BELGIQUE

Le Forem collabore avec essenscia pour recaser les travailleurs de GSK

Le Forem collabore avec essenscia pour recaser les travailleurs de GSK

Image d’illustration. BELGA

Le Forem collabore actuellement avec essenscia Wallonie, la fédération de l’industrie chimique et des sciences de la vie, afin de répondre aux besoins de main-d’œuvre du secteur et aux difficultés de recrutement qu’il rencontre. Dans ce cadre, les travailleurs licenciés par GSK constituent un vivier important.

«Chaque année, le secteur wallon de la chimie, pharma et biotech doit, en moyenne, recruter 1.500 personnes pour consolider son essor», a expliqué la ministre wallonne de l’Emploi, Christie Morreale, mardi, en commission du parlement régional.

«En juin 2018, le secteur comptait par ailleurs un peu plus d’un travailleur sur quatre âgé de 50 ans et plus. 5.500 départs naturels sont ainsi prévus dans les 10 prochaines années. Dans ce contexte, plusieurs entreprises ont émis le souhait, auprès du Forem, d’être informées des profils concernés par la restructuration de GSK, dès que la procédure Renault sera terminée», a-t-elle poursuivi.

Il s’agira alors pour le Forem d’assurer le ‘matching’entre les travailleurs quittant GSK et les entreprises en recherche de main-d’œuvre. «Cette mission est d’autant plus importante qu’en plus des travailleurs de GSK, impactés par la restructuration, il faut ajouter les 215 contrats temporaires qui pourraient ne pas être renouvelés et les travailleurs des sous-traitants (TPE, PME, Indépendants) de GSK, victimes collatérales de cette restructuration», a encore souligné Christie Morreale.

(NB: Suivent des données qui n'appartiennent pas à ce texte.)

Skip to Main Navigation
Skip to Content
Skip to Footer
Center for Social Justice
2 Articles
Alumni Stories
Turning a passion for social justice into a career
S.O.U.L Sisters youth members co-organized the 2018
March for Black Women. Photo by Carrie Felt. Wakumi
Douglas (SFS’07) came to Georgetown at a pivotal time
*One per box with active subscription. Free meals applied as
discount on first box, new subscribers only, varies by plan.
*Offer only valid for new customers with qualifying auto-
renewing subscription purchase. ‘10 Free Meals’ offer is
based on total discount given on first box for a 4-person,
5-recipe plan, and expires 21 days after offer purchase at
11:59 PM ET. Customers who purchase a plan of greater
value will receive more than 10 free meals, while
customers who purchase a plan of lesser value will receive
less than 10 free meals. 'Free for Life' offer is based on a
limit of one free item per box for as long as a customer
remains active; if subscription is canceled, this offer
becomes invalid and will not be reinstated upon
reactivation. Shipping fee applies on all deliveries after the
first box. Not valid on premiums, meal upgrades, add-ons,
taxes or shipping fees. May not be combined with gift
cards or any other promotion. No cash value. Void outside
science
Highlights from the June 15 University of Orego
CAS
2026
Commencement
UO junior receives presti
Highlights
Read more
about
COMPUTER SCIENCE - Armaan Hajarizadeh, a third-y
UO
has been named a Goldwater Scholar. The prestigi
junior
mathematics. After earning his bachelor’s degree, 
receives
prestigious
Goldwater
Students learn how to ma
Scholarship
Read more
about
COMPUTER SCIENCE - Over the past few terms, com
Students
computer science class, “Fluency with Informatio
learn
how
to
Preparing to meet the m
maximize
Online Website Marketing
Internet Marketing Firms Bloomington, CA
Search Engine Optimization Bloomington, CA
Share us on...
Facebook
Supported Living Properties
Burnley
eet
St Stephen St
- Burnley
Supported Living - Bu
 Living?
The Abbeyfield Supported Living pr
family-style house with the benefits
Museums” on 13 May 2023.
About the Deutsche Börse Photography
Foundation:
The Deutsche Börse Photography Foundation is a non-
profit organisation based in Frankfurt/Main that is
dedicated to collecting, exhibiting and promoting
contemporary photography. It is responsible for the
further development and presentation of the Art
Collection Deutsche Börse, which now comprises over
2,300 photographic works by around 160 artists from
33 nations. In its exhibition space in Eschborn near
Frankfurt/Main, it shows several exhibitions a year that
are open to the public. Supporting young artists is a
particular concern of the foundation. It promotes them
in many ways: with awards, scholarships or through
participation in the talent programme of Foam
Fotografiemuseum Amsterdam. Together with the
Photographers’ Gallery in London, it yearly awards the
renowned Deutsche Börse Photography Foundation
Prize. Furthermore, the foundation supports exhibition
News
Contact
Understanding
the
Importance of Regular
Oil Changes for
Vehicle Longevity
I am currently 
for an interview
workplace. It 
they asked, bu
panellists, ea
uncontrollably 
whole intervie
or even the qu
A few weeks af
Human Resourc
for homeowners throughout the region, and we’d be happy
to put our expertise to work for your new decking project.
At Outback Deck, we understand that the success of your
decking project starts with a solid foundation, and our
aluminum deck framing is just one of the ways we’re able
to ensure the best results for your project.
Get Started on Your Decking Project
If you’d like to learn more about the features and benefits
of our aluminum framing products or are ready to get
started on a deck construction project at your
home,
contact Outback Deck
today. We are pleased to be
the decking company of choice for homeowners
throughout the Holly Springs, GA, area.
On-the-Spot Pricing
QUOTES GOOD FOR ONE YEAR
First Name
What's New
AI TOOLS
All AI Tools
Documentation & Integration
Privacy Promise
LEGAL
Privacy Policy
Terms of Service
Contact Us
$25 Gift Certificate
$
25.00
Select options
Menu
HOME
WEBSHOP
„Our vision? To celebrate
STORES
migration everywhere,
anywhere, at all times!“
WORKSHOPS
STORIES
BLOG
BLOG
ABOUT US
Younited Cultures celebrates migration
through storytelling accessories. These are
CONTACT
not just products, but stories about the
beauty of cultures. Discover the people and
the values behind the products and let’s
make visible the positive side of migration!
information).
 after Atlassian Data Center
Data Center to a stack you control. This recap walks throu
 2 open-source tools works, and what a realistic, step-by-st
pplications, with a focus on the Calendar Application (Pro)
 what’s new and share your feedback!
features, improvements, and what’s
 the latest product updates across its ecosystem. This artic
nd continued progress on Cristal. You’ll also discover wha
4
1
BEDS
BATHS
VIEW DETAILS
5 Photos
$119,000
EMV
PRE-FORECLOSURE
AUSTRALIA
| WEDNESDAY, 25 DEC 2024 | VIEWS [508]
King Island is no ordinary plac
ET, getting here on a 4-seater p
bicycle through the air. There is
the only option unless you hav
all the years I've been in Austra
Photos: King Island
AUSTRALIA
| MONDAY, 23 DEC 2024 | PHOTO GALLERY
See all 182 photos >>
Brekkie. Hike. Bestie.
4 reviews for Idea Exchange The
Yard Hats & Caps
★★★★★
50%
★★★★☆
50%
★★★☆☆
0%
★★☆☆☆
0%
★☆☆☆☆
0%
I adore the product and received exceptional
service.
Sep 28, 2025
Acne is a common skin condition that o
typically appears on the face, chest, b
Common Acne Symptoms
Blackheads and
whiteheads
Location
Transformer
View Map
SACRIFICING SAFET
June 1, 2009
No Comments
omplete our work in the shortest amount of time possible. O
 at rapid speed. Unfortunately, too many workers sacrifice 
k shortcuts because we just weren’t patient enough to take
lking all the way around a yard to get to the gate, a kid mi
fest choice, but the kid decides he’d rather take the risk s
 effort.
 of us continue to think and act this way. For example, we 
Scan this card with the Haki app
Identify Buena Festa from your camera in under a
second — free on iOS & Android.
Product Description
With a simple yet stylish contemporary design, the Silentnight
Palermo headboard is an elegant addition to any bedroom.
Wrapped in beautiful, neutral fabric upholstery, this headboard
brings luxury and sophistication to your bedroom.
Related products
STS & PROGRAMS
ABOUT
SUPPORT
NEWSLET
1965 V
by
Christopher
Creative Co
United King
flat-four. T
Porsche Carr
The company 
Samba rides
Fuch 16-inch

Mi-juin, GSK a confirmé avoir conclu un accord avec les syndicats sur un plan de départ volontaire pour plus de 400 travailleurs. Concrètement, 97 employés administratifs et 317 cadres concernés par le licenciement collectif se verraient proposer un départ volontaire, tout comme 50 ouvriers. En outre, 108 emplois pourraient être potentiellement sauvés par des mesures d’internalisation et d’affinement des postes de fonction support.

Par contre, selon la ministre, la négociation se poursuit quant aux conditions de départ d’au moins 198 cadres à qui la direction ne propose a priori pas de possibilité de départ volontaire.